The perks of being male
This graph from the AIBM article The State of Working Class Men (8/29/2204) focuses on the death rate of working class men, which is considerably higher than the other three groups by age. It is worth pointing out that non-WC men die at a higher rate than non-WC women. Another example of discrimination against men (/s). It is also worth noting that WC women die at a much higher rate than non-WC women and even non-WC men.
The real takeaway is the class divide here. Now, is it any surprise that many of these working-class people might feel as if society isn’t working for them? Think about that the next time you wonder why any of them would vote for Trump. Yes, I know, Trump doesn’t have any policy to help them. True, but Democrats have made it clear that they are more concerned about those that went to college. What message is student loan debt relief sending the working class?
Scholarly group activism
This comes from the AEI report Scholarly Associations Gone Wild: Stop Publicly Funding Scholarly Groups That Trade Academics for Advocacy (8/26/2024).
On the one hand, this is to be expected. In an academic world rife with ideologues, it would be surprising if scholarly associations had somehow remained immune. On the other hand, this politicization raises hard questions about these entities’ nature and purpose. It also poses a simpler query for policymakers: Why should the public subsidize these organizations? While the members of politicized associations clearly have a First Amendment right to assemble and share their views, they have no special claim on the public purse.
And these academic associations are hardly cheap. We estimate that the average membership costs $193 per year and the average conference registration is $471. Each year, according to our calculations (which we’ll explain a bit further on),these fees add up to about $359 million, of which $227 million comes from faculty at public colleges and universities. To the extent these funds support organizations engaged in political advocacy, it’s a betrayal of academic integrity and taxpayers, who should not be obligated to subsidize professors’ political activity.

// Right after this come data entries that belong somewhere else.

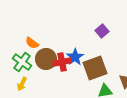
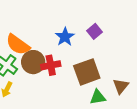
orange semicircle: (32, 43) -> (18, 45), size x1.6
blue star: (75, 57) -> (65, 37), moved

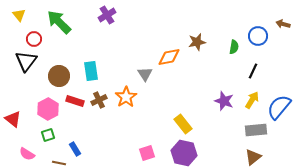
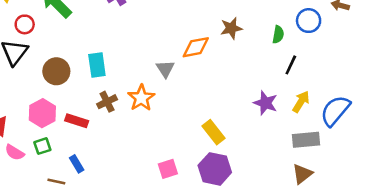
black line: (253, 71) -> (291, 65), moved
red rectangle: (75, 101) -> (77, 121), moved
pink semicircle: (27, 154) -> (15, 152), moved

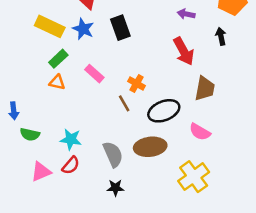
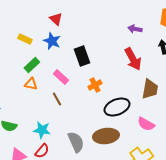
yellow rectangle: (50, 26) -> (25, 39), size x0.6
black rectangle: (120, 28) -> (82, 56), moved
orange cross: (137, 84) -> (95, 85), turned 32
brown line: (124, 103) -> (57, 99), moved

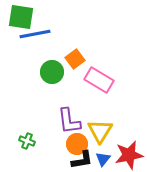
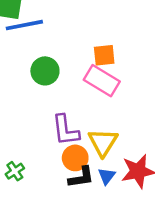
orange square: (75, 59) -> (104, 55), moved, turned 30
green cross: (27, 141) -> (15, 171), moved, turned 35

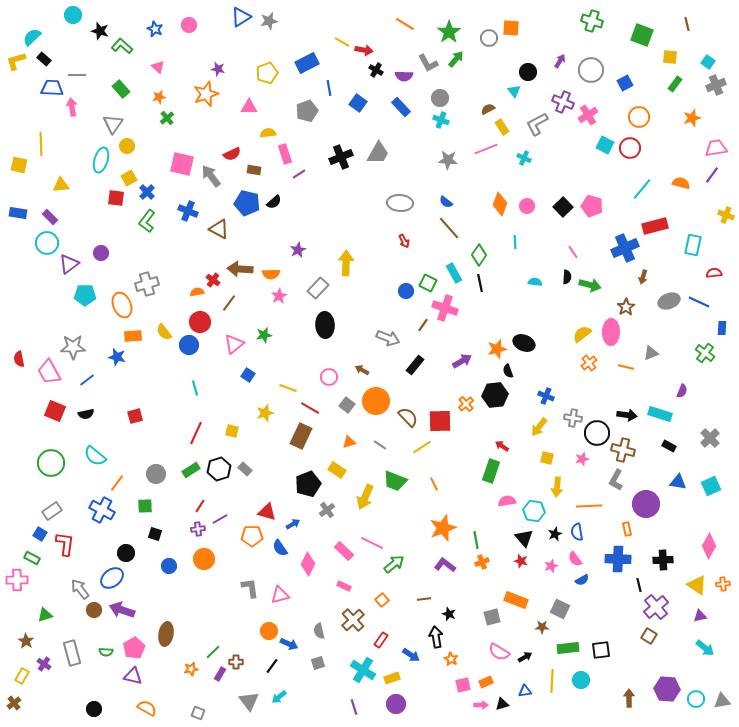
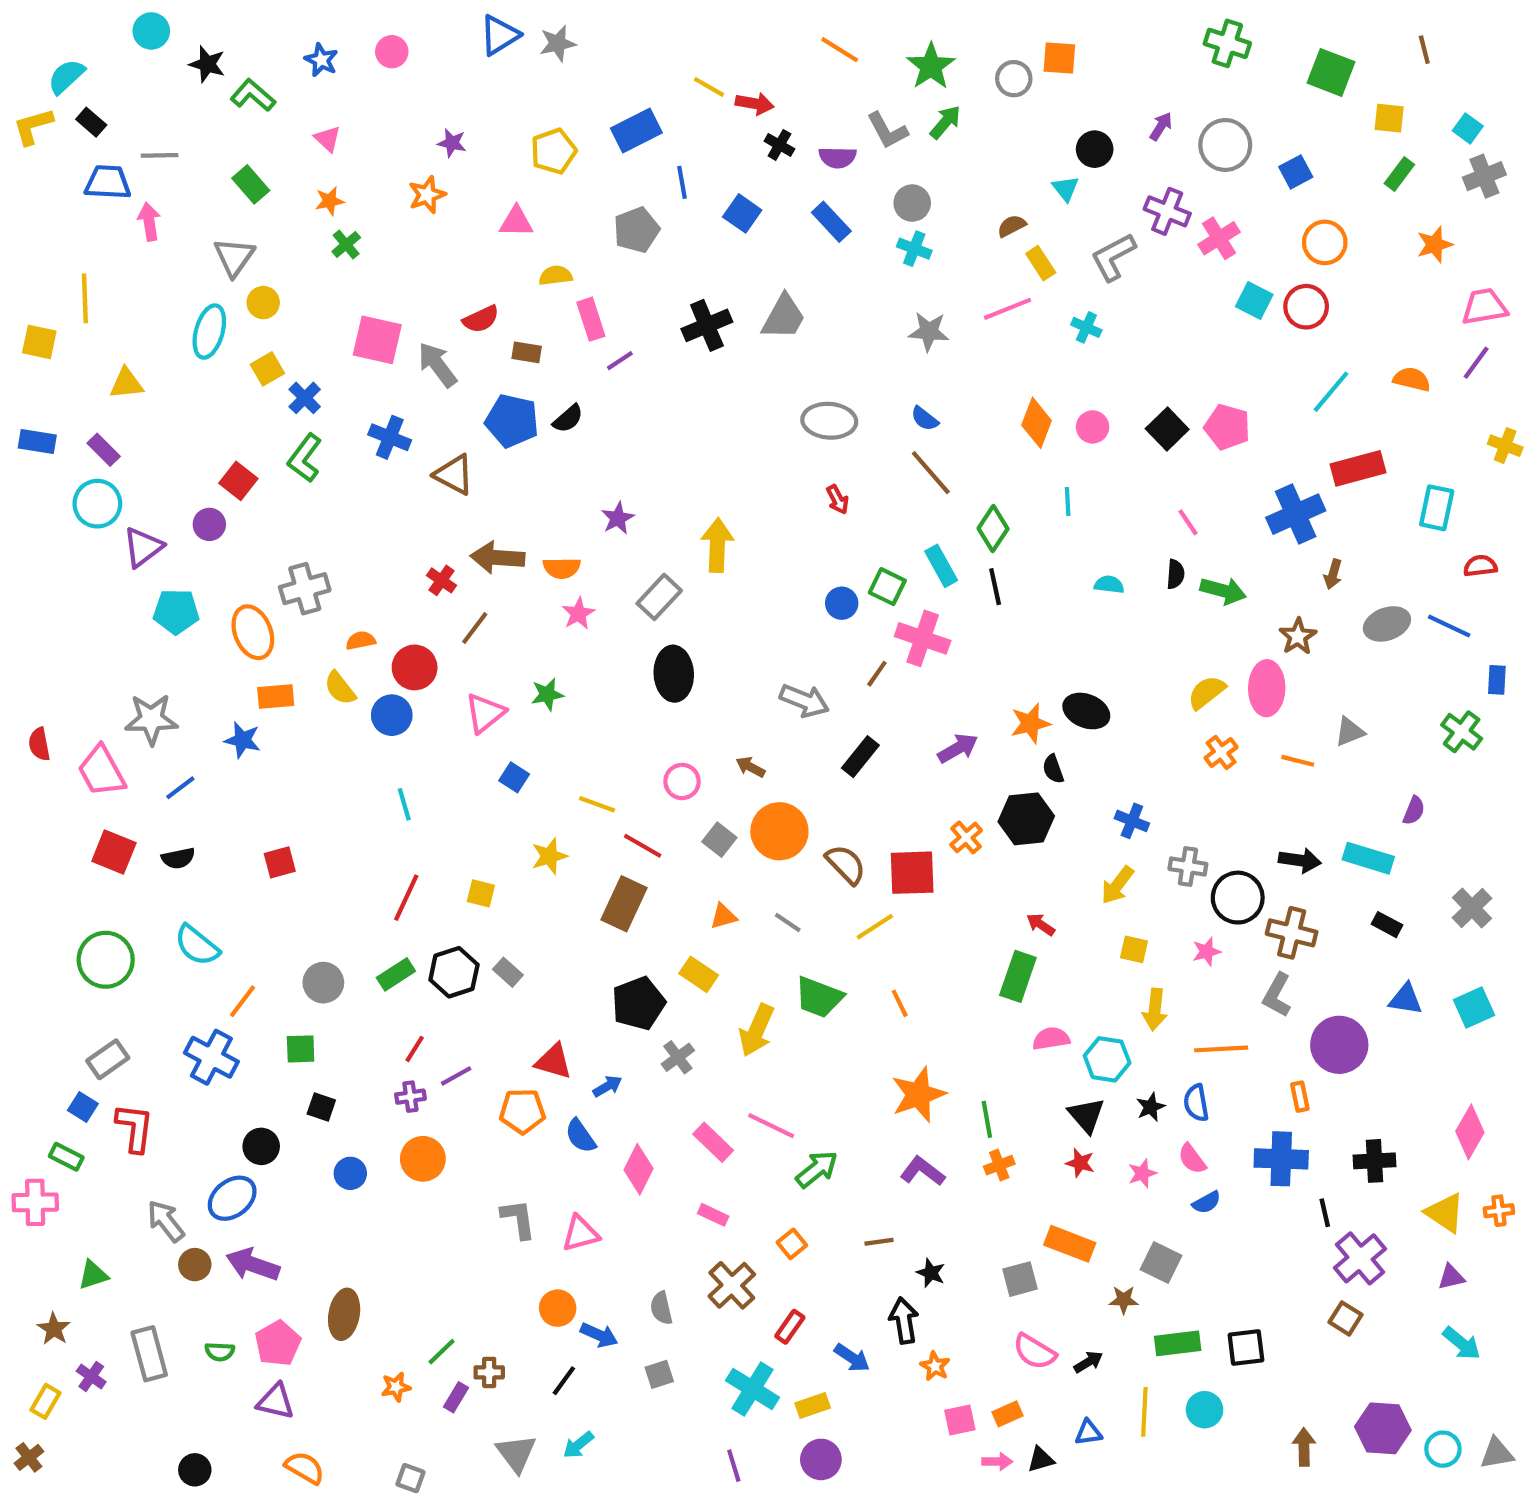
orange star: (206, 94) -> (427, 195), size x0.7
red square: (116, 198) -> (238, 481), moved, turned 30
orange semicircle: (197, 292) -> (361, 641), moved

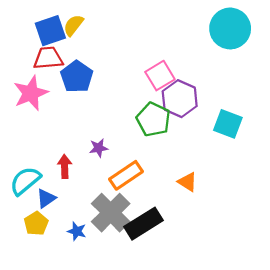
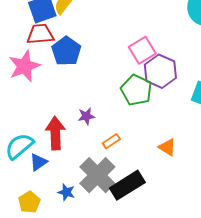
red arrow: (65, 167) -> (55, 133), size x1.5
orange rectangle: (126, 175) -> (111, 141), size x0.6
yellow pentagon: (36, 224) -> (29, 202), moved

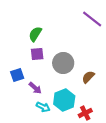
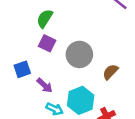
purple square: (37, 54) -> (47, 43), turned 32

It might make sense to make some type of statement if it relates to the organizations scholarly activities. But here is one example that isn’t close to this:
Associations routinely take positions on issues that seem far from their fields of study. For example, the American Mathematical Society issued an official apology for its “failure to effectively combat the compounded effects of racism.”11 The nation’s mathematicians also issued a statement that “strongly condemns the Russian invasion of Ukraine” while “calling for an immediate halt to these hostilities and violations of international law.”
None of this helps the public perception, and largely the reality, of the one-sidedness of academics.
Related was the lead in the Chronicle of Higher Education today, The Professoriate’s Politics Problem—Conservatives are rare in academe. Does it matter? (9/24/2024). The slant in the title is obvious. Does it matter? not Why it matters? or why it should change? The article is a collection of essays. Here is a quote from the essay How Universities Die.
University leaders, as Teles rightly recommends, should also “send visible, credible signals that they are not discriminating against conservatives.” So should professors. One way they can do so is by developing undergraduate courses on what is best in the conservative intellectual tradition. With rare exceptions — such as courses at Emory and Cornell — these classes aren’t offered, and those who teach them are generally older scholars nearing retirement.
Liberal institutionalists should ensure that every major university offers a course on the conservative intellectual tradition. While this change by itself won’t save universities, it is nonetheless indispensable to the revival of liberal education.
A course, well, that would be nice. I laughed a bit, even though it is a good idea, because academics tend to think that the solution to everything is a course. To be fair, the earlier paragraph talked about courses, and this is just an example of one. The essays are worth reading if higher education is a topic that interests you.
I do think the issue is deeper than this, as higher education or academics are really stuck in their status quo at a time when competition for students is increasing (see Tuesdays post on the Demographic Cliff) and society is questioning the value of college. Higher education is a place that needs dissent to foster change but values agreeableness.
Get a job
I find this astonishing. Only 60% of 16 to 24-year-olds were working in July 2024. From the BLS (9/3/2024). What are the other 40% doing? It would be interesting to know what percentage of students attending or planning to attend college are working in the summer. You’d have less debt if you worked in the summer. In fact, working might help them mature a bit too.
Graph of the week
The paper Identifying the multiple drivers of cactus diversification (8/23/2024) provides the graph below the quote from the abstract.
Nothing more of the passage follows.